For the next year, I was still faster than Dave. The thing you must know about my younger brother is that whatever I've gotten into as we were growing up, Dave would come along and do that same thing, only better than me. I was a good chess player, he came along and worked so hard at it that he became a near master. I could no longer sit down with the guy. He studied and knew classic moves from reading chess books. I went out for football in high school; he comes along years later to be a much better player than me. Now, with running, he started closing in on me. Dave started running races every weekend. He started running races on the weekend and during the week. His times were getting faster and faster.

I think it was Thanksgiving 2003 that Dave finally beat me in the Turkey Trot. I had gone out hard and had dropped him at the 1 mile mark. He kept at it. With about a half mile to go, he sees me up ahead of him. I have no idea where he is. He keeps reeling me in as we approach the track for the last 100 yards. I guy to my right side tries to kick past me. I turn my head right to keep an eye on him as I pick up pace to keep him from edging me at the line. Dave take that moment to kick hard past me on my left. I never see him pass. As I work my way down the finish shoot, he stands there to greet me. "Where the heck did you come from?" I ask. He smiles a Cheshire Cat smile at me as he tells me about his passing me on the left.

The next year, Dave continues to improve and is the first of us to run sub 45 for the 10K. I get a PR coming in 46 minutes. Dave has surpassed most of my records since, except I still own the marathon record. I'm sure if he reads this post, that record will fall in the next couple of years. But I've come to accept that my records are a mark for a younger brother always trying to prove his worth to me. I love him as a brother and as a running buddy. I don't begrudge his need to try to surpass whatever mark I make. Those markers mean much more to him than they do to me. I run for the joy of running.

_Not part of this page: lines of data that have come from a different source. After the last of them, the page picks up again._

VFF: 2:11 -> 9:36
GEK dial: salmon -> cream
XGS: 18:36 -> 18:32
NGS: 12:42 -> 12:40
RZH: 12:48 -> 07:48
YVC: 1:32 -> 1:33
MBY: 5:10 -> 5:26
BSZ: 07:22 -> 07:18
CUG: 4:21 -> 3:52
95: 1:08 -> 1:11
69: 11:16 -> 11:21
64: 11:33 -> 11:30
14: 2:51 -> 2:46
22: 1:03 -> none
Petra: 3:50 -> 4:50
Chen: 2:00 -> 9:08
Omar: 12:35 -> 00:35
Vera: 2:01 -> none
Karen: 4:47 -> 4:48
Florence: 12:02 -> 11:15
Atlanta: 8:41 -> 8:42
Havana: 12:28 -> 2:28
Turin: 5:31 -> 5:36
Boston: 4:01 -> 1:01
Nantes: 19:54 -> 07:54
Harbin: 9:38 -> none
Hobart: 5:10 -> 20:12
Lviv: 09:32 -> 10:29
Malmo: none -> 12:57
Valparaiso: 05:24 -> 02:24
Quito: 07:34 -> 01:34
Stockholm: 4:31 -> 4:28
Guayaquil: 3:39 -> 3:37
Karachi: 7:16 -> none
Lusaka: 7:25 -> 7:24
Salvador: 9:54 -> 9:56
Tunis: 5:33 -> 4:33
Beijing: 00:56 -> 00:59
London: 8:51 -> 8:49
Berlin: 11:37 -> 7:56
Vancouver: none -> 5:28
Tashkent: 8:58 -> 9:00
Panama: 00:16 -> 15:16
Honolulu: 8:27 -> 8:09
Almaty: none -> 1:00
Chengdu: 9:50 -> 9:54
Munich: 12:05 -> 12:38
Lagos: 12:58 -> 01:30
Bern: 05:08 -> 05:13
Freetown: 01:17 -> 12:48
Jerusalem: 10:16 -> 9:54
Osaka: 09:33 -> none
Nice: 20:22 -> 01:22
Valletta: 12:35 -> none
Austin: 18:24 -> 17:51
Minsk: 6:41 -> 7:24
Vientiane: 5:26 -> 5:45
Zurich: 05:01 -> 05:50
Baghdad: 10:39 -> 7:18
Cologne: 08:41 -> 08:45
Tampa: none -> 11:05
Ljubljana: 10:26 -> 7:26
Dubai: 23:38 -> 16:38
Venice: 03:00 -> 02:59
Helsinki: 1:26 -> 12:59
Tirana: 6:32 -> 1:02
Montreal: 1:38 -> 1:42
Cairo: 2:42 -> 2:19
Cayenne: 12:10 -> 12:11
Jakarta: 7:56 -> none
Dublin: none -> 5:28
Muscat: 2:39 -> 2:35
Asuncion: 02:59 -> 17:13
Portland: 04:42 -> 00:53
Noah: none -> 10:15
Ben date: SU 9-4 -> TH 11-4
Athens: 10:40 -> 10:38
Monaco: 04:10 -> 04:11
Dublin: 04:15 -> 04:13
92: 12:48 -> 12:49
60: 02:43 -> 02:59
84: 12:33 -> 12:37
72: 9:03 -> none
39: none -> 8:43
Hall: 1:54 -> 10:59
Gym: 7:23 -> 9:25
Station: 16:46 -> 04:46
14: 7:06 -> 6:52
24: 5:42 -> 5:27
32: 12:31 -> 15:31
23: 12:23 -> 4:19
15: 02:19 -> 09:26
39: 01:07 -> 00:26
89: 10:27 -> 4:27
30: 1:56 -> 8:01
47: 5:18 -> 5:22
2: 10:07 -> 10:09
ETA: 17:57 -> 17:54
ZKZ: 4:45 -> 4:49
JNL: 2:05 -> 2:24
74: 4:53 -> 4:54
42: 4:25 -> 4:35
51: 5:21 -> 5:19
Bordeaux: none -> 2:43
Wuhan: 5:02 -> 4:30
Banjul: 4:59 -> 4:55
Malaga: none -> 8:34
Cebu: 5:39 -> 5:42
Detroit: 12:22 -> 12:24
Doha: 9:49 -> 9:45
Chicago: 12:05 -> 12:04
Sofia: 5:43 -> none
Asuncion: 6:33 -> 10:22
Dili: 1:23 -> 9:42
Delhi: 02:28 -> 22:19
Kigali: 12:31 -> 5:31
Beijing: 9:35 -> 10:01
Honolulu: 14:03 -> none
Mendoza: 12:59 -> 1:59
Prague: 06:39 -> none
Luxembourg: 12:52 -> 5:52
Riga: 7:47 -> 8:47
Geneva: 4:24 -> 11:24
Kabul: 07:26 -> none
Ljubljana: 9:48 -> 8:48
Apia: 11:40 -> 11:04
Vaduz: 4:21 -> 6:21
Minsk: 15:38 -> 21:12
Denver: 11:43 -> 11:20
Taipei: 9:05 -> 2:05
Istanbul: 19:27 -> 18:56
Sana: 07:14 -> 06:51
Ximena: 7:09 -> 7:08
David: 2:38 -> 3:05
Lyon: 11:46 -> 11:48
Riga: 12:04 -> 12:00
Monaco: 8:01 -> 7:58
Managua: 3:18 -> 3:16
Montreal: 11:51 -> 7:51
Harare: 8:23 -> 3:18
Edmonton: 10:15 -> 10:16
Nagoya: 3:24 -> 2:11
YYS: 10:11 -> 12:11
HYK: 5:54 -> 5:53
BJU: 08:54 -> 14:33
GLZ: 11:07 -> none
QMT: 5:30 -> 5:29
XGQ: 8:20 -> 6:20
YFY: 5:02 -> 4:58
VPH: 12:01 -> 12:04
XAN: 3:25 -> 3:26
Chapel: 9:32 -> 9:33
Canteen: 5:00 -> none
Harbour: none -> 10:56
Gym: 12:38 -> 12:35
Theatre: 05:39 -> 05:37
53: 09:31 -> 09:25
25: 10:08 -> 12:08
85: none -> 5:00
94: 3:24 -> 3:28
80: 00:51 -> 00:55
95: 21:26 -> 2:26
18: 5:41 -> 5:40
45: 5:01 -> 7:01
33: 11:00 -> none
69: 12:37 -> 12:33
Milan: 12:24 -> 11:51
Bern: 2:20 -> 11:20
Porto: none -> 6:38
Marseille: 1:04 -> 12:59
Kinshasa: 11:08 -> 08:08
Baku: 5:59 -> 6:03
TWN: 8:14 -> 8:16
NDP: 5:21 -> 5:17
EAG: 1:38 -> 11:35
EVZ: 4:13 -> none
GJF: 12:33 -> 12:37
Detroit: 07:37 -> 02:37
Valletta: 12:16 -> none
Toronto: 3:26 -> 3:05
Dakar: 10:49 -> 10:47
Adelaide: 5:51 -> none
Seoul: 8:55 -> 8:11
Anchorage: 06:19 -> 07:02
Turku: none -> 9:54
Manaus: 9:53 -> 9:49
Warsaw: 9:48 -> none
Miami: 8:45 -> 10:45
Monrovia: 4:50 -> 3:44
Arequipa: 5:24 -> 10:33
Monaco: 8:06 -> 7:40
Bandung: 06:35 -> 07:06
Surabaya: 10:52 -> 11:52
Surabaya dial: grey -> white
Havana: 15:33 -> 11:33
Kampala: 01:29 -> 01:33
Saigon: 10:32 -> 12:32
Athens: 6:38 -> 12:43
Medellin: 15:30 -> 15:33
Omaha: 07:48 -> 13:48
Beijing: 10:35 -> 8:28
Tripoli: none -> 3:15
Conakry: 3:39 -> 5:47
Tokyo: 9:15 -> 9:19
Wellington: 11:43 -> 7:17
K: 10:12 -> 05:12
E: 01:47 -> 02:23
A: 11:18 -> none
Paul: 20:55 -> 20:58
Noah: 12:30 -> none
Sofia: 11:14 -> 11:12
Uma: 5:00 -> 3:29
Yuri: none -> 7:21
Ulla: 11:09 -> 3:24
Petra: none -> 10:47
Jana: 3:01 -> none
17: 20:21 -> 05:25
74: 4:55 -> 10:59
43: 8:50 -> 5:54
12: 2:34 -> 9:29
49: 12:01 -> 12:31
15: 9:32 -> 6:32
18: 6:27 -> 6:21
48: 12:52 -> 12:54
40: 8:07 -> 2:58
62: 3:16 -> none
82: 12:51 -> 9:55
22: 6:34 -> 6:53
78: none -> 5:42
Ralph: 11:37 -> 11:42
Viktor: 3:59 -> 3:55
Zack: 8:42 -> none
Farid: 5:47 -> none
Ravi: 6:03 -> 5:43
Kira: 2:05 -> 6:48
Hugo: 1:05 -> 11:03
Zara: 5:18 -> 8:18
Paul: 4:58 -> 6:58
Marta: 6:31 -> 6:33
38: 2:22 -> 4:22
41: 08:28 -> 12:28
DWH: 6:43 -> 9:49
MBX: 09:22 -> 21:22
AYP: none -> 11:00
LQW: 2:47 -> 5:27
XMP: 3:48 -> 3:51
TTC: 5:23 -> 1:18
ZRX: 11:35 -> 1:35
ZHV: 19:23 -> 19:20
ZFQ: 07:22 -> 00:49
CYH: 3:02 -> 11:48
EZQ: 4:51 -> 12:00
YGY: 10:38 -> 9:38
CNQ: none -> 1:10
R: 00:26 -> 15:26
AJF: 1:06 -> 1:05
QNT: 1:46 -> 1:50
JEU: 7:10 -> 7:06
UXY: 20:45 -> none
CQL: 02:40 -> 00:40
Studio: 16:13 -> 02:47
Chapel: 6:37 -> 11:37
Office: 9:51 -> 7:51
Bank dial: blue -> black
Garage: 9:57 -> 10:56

P.S. After completing the 10 year streak of running the Turkey Trot in memory of my deceased older brother, I took the family to New York City to see the Macy's Thanksgiving Day Parade. In part, the trip was a planned break of the streak. After 10 years, how many years do you go for? 15? 20? 25? I really don't want to think about it. While this race will always hold a special place in my heart for several reasons, I don't want do running streaks. I've decided that there are just too many beautiful places to run. Running steaks can crowd out your events calender if you let them.

Brother Dave continues the Turkey Trot streak at age 45 with the streak at 14. He had a tough year last year coming off of a divorce. I was not in town and his family who usually ran one of the events with him were absent. I've run an event solo before and I relate to his expression that it was a weird felling to be running in a large group with no one to relate to or gather with at the start or finish. He ran it anyway as an act of redemption and was glad he did. Unlike me, I think he'll keep running the Turkey Trot until he can't run anymore. I hope his streak reaches 50.